While not every data analys is a programmer, learning Python can be of great benefit to any analyst who utilizes Power BI for their data processing and visualization, as Python can be used to increase the capacity of Power BI on both of these fronts.
Setup:
To begin using Python in Power BI, you have to have Python installed on your machine. The best approach is to create a virtual environment containing a stable version of Python and any libraires that may be needed for data manipulation and visualization with Pandas being a required library.
Data visualization:
From the Report view, open the “Visualizations” tab and confirm that you have “Python Visual” as an option. With this as an option, you greatly increase the number of visualizations you can create in Power BI. Seaborn, Matplotlib, Plotly, as well as other data visualizations libraries can all output image files that Power BI can then render for an end user.
Data loading:
To load in data using a Python script, click on “Get Data”, select “Other” from the sidebar, then select “Python Script”, then click “Connect”. This will open up a simple text editor for you to copy and paste your Python Script into. A Python script must end with a pandas Dataframe to be used as a valid dataset.
Access Data from more places
There are several benefits to using Python scripts as datasets. First, you are more likely to find Python libraries that enable you to connect to a greater variety of data sources than you are to find a native connector in Power BI. These libraries are also more likely to be updated / maintained.
Access Data more securely
Secondly, even if a native connector does exist for Power BI, using a Python script may allow you to specify extra parameters and utilize extra security features in a more seamless manner. For example, Power BI has a native connector for Snowflake, but if your organization uses a single sign on browser or two factor authentication, you will be out of luck using Power BI alone, but with Python, you can specify authenticator='externalbrowser' when creating your connection engine. Similarly, Power BI has a native connector for online databases (e.g. MySQL, PostgreSQL, MongoDB, etc.), but these connectors have a limited number of security parameters. If you have an SSL certificate, a CA, certificate, or additional .pem files that need to be included when connecting, you may not be able to connect easily though the native connector. However, you can pass all these as arguments into a Python Script.

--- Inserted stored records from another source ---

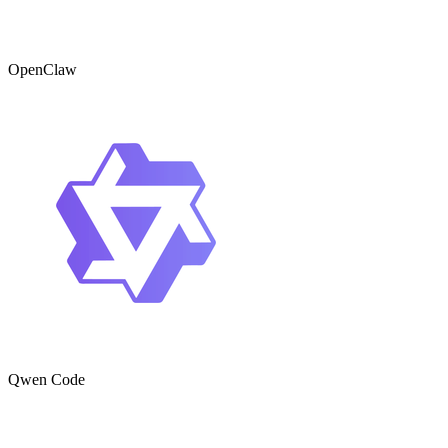
OpenClaw
Qwen Code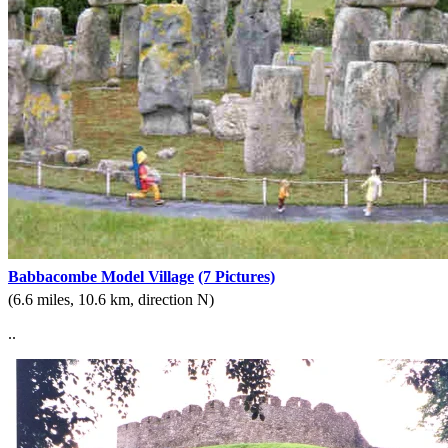
Babbacombe Model Village
(7 Pictures)
(6.6 miles, 10.6 km, direction N)
..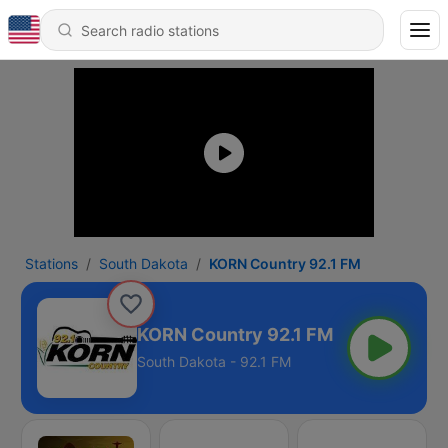
Stations
South Dakota
KORN Country 92.1 FM
KORN Country 92.1 FM
South Dakota - 92.1 FM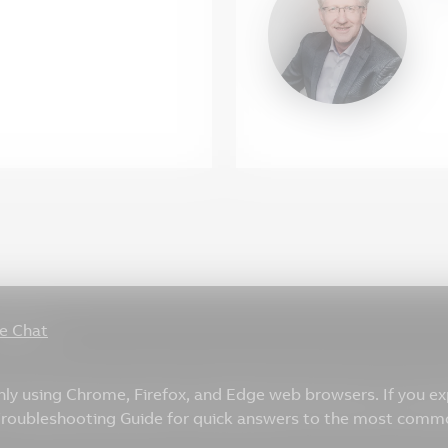
ve Chat
only using Chrome, Firefox, and Edge web browsers. If you e
 Troubleshooting Guide for quick answers to the most comm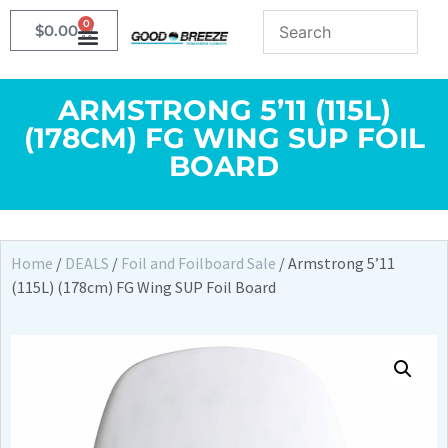
0
$
0.00
ARMSTRONG 5’11 (115L)
(178CM) FG WING SUP FOIL
BOARD
Home
/
DEALS
/
Foil and Foilboard Sale
/ Armstrong 5’11
(115L) (178cm) FG Wing SUP Foil Board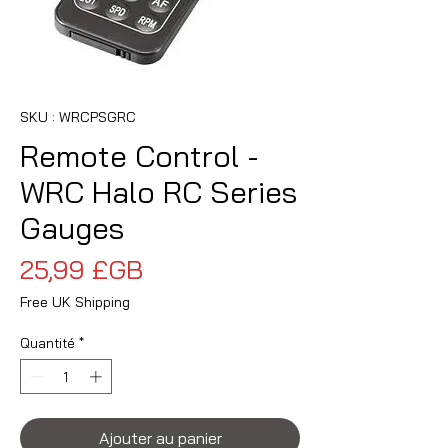
SKU : WRCPSGRC
Remote Control -
WRC Halo RC Series
Gauges
Prix
25,99 £GB
Free UK Shipping
Quantité
*
Ajouter au panier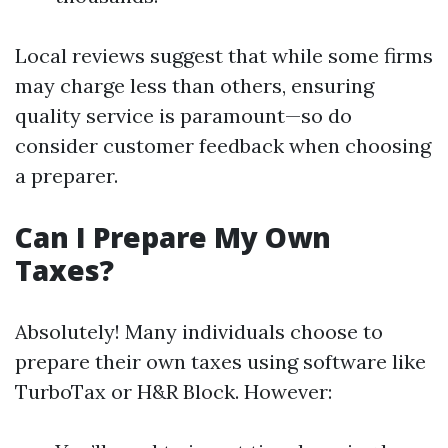
Local reviews suggest that while some firms
may charge less than others, ensuring
quality service is paramount—so do
consider customer feedback when choosing
a preparer.
Can I Prepare My Own
Taxes?
Absolutely! Many individuals choose to
prepare their own taxes using software like
TurboTax or H&R Block. However: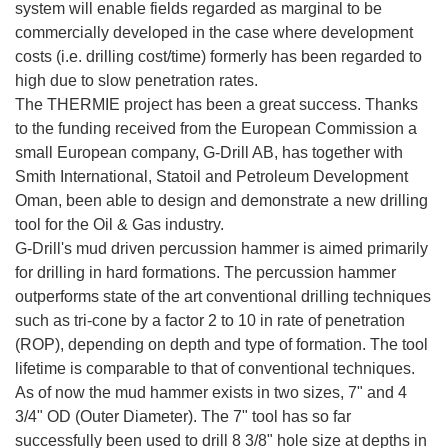
system will enable fields regarded as marginal to be
commercially developed in the case where development
costs (i.e. drilling cost/time) formerly has been regarded to
high due to slow penetration rates.
The THERMIE project has been a great success. Thanks
to the funding received from the European Commission a
small European company, G-Drill AB, has together with
Smith International, Statoil and Petroleum Development
Oman, been able to design and demonstrate a new drilling
tool for the Oil & Gas industry.
G-Drill's mud driven percussion hammer is aimed primarily
for drilling in hard formations. The percussion hammer
outperforms state of the art conventional drilling techniques
such as tri-cone by a factor 2 to 10 in rate of penetration
(ROP), depending on depth and type of formation. The tool
lifetime is comparable to that of conventional techniques.
As of now the mud hammer exists in two sizes, 7" and 4
3/4" OD (Outer Diameter). The 7" tool has so far
successfully been used to drill 8 3/8" hole size at depths in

Greater control over data manipulation
Beyond the ability to pull in more data from more sources, you also have greater flexibility when it comes to manipulating your data. While Power Bi’s M query language has a lot of options, having access to Python’s core language and libraries allows you to programmatically alter data before loading it into Power BI. With Python, you can use complex conditional logic, regular expressions, and mappings to perform more advanced data operations than you would otherwise be able to accomplish in Power BI alone. It is also possible that these data manipulations could be done faster if you are using a library like Polars to modify a very large dataset.
Multi-file consolidation
Many organizations do not have data well organized. For example, you may have data scattered across 1,000 emails, or have a process that creates an excel file every month. Loading in all of these files into Power BI one at a time would be a nightmare. However, having a basic Python script iterate through all of those files and consolidate them all into one dataset can radically improve the speed you get your data and future-proof your script for when new data comes in.
Automated Procedures
If you wanted to run a Python program on a weekly or daily basis, you could create a project with a cloud service provider and use cloud functions that run on a schedule. However, this will result in charges based on how many functions you need to run and the amount of computing resources utilized to complete the function, along with any storage space needed if the function results in a file.
However, if you already have a premium Power BI license with a premium workspace, there is a way you can do something similar at no extra cost. If you are using python as a data source for published dashboards, you will need a local default gateway installed so that Power BI’s webservices can connect to your local machine whenever scheduled refreshes are run. Now we have two tools at our disposal:
Now let’s say you have a python program that you want to run once a week. You can write the Python program and have it end with a pandas Dataframe with fake data in it. Save and Publish this dashboard to your premium workspace. Then, go to scheduled refresh and have the data refresh once a week or once a day. If you need the program to run monthly, you can add additional logic to the program using the datetime library to meet your needed conditions. For example, “If it is the first week of the month, run, otherwise, exit the program / do nothing.”
Conclusion
Python is an incredibly popular and user-friendly programming language to learn, and any analyst using Power BI would benefit from learning it. Being able to pull in data from a larger variety of sources in a more secure and efficient manner, being able to manipulate data with greater flexibility, and visualize your data in ways that Power BI cannot do natively will radically increase your capabilities as an analyst.